IS auditors may be engaged in a variety of audits. The only fundamental difference between internal and external audits is auditor independence. Although the focus and nature of the audit may vary from time to time, your audit function and responsibilities will remain constant.
Government interpretation of laws and regulations has determined that financial audits and internal controls are interrelated. Medium-to-large businesses undergo a quarterly audit for their financial statements. The goal is to ensure that the executives are held accountable for the accuracy of financial reports. IS auditors are called upon to determine whether the systems used for financial reporting are secure and trustworthy. This connects the integrity of the financial statement to the integrity of the IS environment. You could not ensure the integrity of one without verifying the other.
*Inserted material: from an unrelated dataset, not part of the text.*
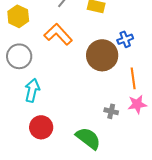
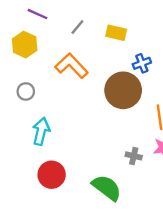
blue cross: (125, 39) -> (142, 63), moved
gray circle: (19, 56) -> (26, 91), size x0.6

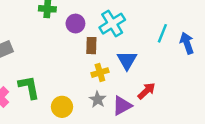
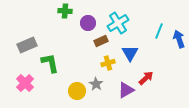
brown rectangle: (91, 46) -> (101, 41), turned 64
green L-shape: (29, 87) -> (50, 63), moved
gray star: (98, 99) -> (96, 84), moved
As an example, consider the requirements specified under SOX for public corporations. There are two critical reporting functions that management must fulfill under SOX:
- SOX Act section 906 statement, in which management attests to the integrity of finan-cials and indicates that no hidden or questionable transactions exist
- SOX Act section 302 statement, in which management attests that full disclosure of the section 401–404 internal controls has been made to the audit committee, and that no deficiencies or weaknesses were withheld
Management must make their assertions of compliance without reliance on the auditor. The intention of these two statements is to bind management with liability. SOX is essentially a disclosure law. Its purpose is to provide government authorities with a method of ensuring criminal prosecution of corporate officers if management misrepresents the truth.